Article Highlights Blessings and Challenges for Canadian Christian Bookstores

We have a saying here that when America sneezes, Canada catches a cold. In entertainment, sports, finance, and also faith, Canadians have one eye on the domestic landscape, and one eye on our large neighbor to the south.

Christian Retailing Magazine approached me this summer about doing an article for them on their International page. While I’ve always tried to be concise, it’s difficult to compress some of the unique aspects of Canadian Christian bookstores into 830 words, so for that reason and also to keep the story positive, we focused mostly on the advantages of having access to international paper editions (called ITPEs) and the efficiency of consolidating book orders through just four core suppliers: HarperCollins, Parasource, Foundation and Word Alive.

When it comes to ITPEs, I did my usual journalistic duty and contacted a couple of people for quotations, but because this was a column and not an article they wanted something that looked more like an opinion piece, so here’s a couple of paragraphs that had to be reworked in the final version:

Pat Chown is a partner in Foundation Distributing and notes, “We work with Tyndale on each hardcover title based on the potential and try to develop market based pricing as best we can. Where there is sufficient interest and volume an ITPE will get done for Canada and other non-US Markets. Each title is distinct and no one formula works for all. Tyndale is very interested in doing all possible to develop markets for their authors outside of the U.S.  We have worked on market based pricing for a number of key products with Crossway, Barbour, Broadstreet and others.  Sometimes economy of scale doesn’t justify an ITPE but discount will be used to feature and develop a title or series in other ways.”

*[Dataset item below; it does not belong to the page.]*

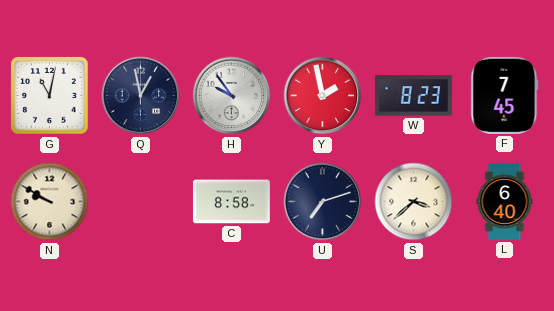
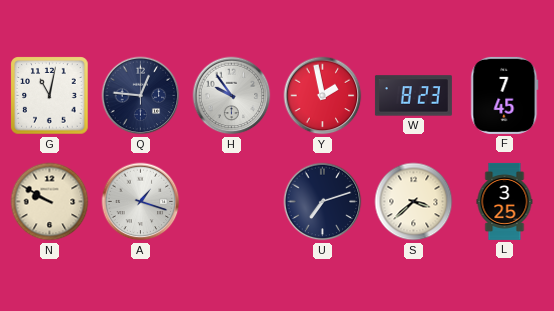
Q: 12:58 -> 12:46
A: none -> 1:18
C: 8:58 -> none
L: 6:40 -> 3:25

It’s the same at Parasource Distribution, where National Trade Sales Manager Martin Smith acknowledged the many ITPEs from Baker Book Group and added, “Broadman and Holman just started releasing ITPE editions. They started with mostly backlist titles, but did do Awaken by Priscilla Shirer as an ITPE.”

Consider that the director’s cut of the article! Unfortunately, the contract doesn’t allow me to reprint it here, but you’ll find it in the December/January issue on page 24.

The article also focused on having to be constantly dealing in two monetary currencies: Canadian and American, and the differences in population between the two countries.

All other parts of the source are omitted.